This time, the boy was a bit older, about nine. He had been living with his Grandmother since his father died. And, for the first time, he was at the cruel man's house.
For his mother's funeral.
Once again, he sat in a corner, feeling unwanted and numb. He saw Peter, who was sitting in the opposite corner with his head in his hands. Not a single sound emanated from him . The boy didn't know what to do. Grandma had gone to help with the final preparations. In his nervousness, the boy moved to his side, unbalancing the crystal vase at his elbow which fell with an earth-shattering crash.
Peter lifted his head at the sound, and did a double take as he noticed the boy. Quietly, he strode up to the boy and beckoned him to come outside.
The garden was just as his mother had described.It was a huge open space, almost resembling a field, lined with hundreds of old, sturdy trees reaching up to the sky. The stepfather walked silently to a stone bech under one of the trees, in the shade, and sat down heavily. The boy followed suit.
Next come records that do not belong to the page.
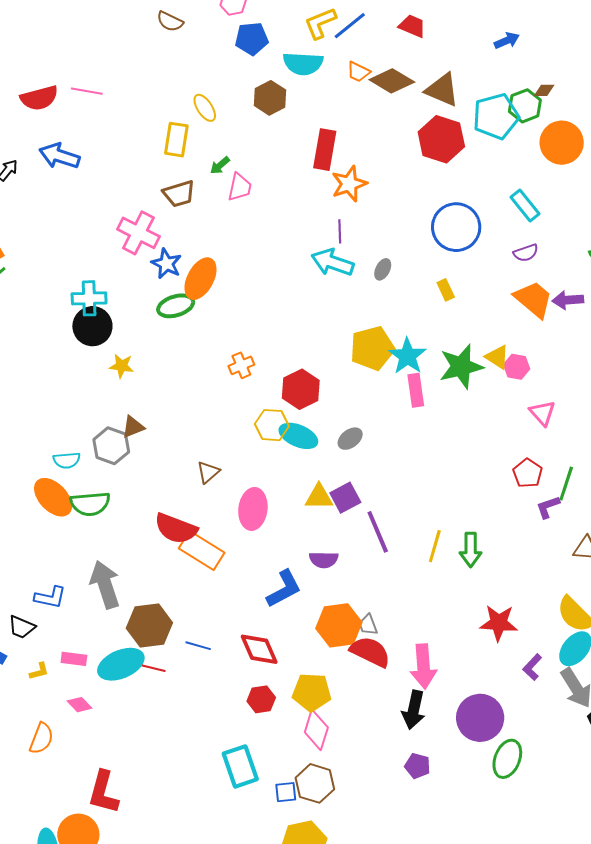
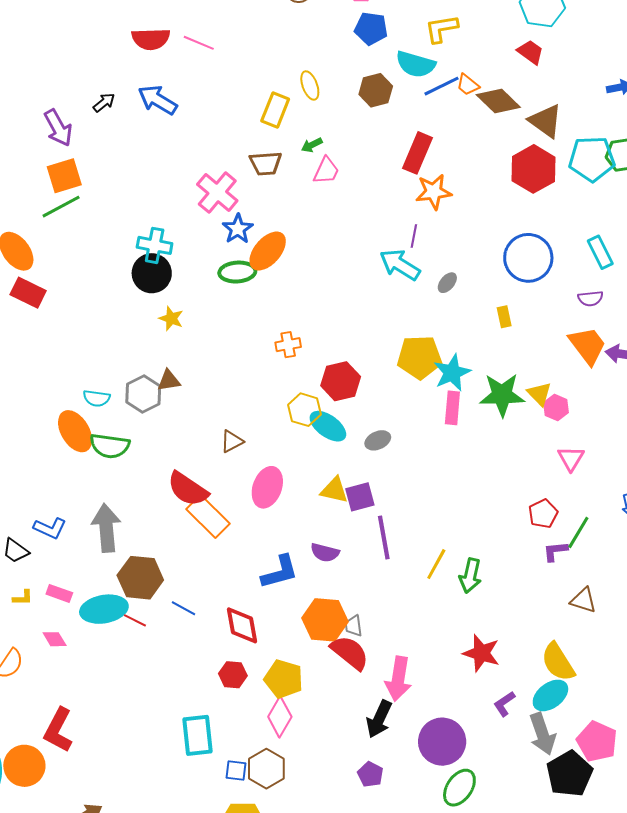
blue line: (350, 26) -> (441, 86), moved

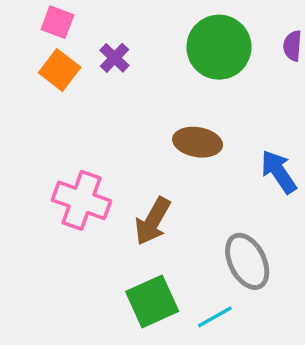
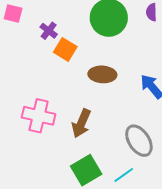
orange square: (60, 70) -> (65, 49), moved

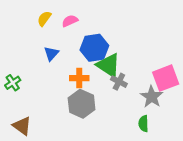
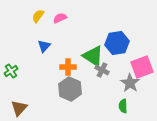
blue hexagon: (94, 48) -> (117, 43), moved
brown triangle: (22, 126) -> (19, 108), turned 36

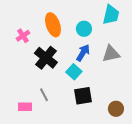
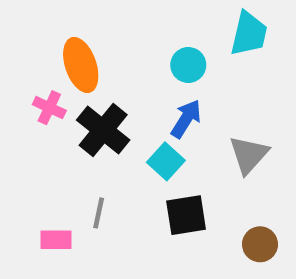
orange ellipse: (53, 25) -> (81, 65), moved
pink cross: (23, 36) -> (49, 108), moved, turned -32
gray triangle: (111, 54) -> (249, 155), moved, turned -36
gray line: (44, 95) -> (99, 213), turned 40

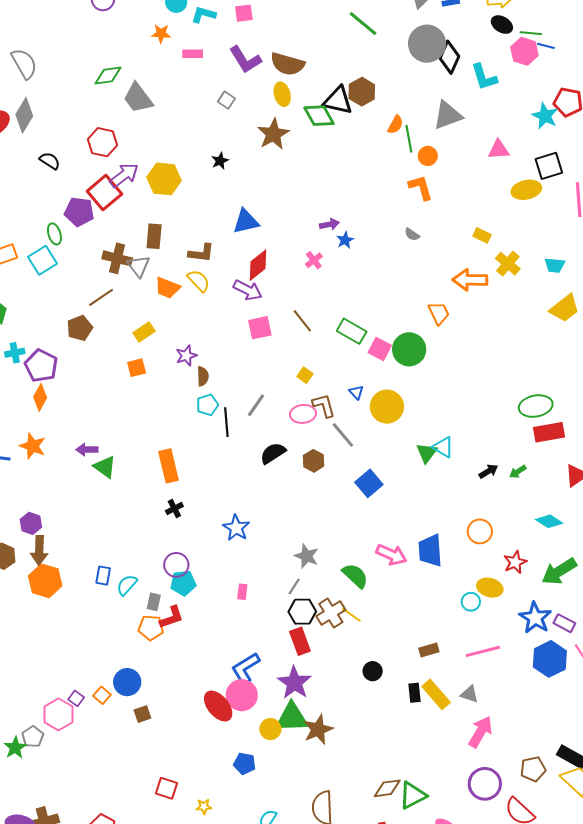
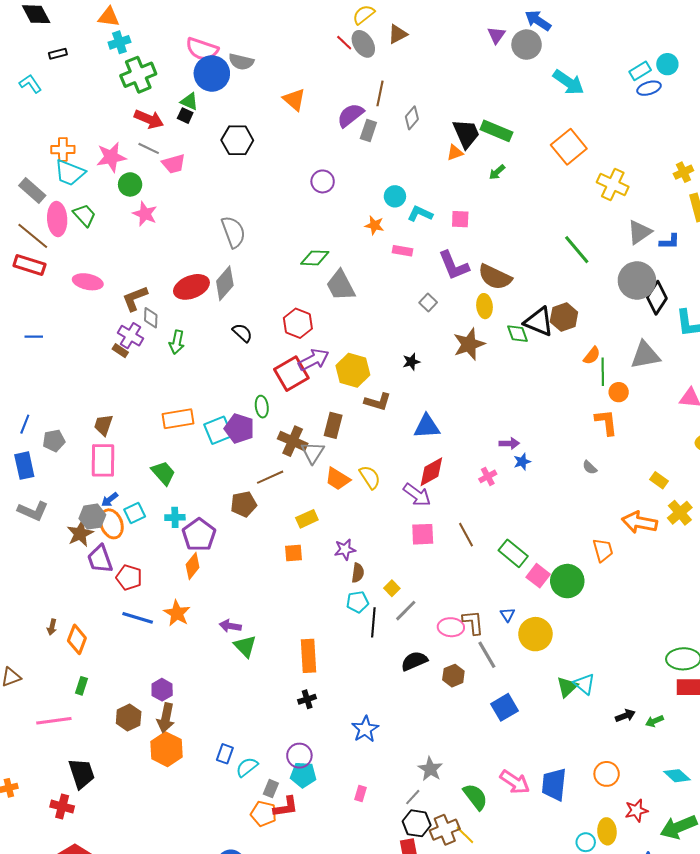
green diamond: (319, 116) -> (517, 334), size x0.7
purple pentagon: (79, 212) -> (239, 428), moved
green ellipse: (54, 234) -> (262, 407), moved
brown L-shape: (201, 253) -> (378, 402), moved
yellow square: (305, 375) -> (392, 588), moved
yellow ellipse: (490, 588) -> (607, 831), turned 60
"You know" Peter said after a long period of silence, "I was twelve years old myself when I lost my parents."
When the boy looked up, he saw a deep sorrow and understanding on the man's face.
"They died together, though, just as they had always lived. Plane crash." he offered as an explanantion. "Nothing anyone could do about. the plane sank in the Atlantic. We never even got the bodies for a burial."
The boy didn't understand why the man was telling him all this. Was this his way of empathising? His way of saying that he understood?
"Your mother will always be alive in our hearts, Kier" he continued, putting an arm around the boy to hold him close. His face crumpled and he tried to hid it with his other hand. He had been silent in the room, but now, hidden in an obscure part of the silent garden, the stepfather started to cry.
The boy's face, on the other hand, was stony.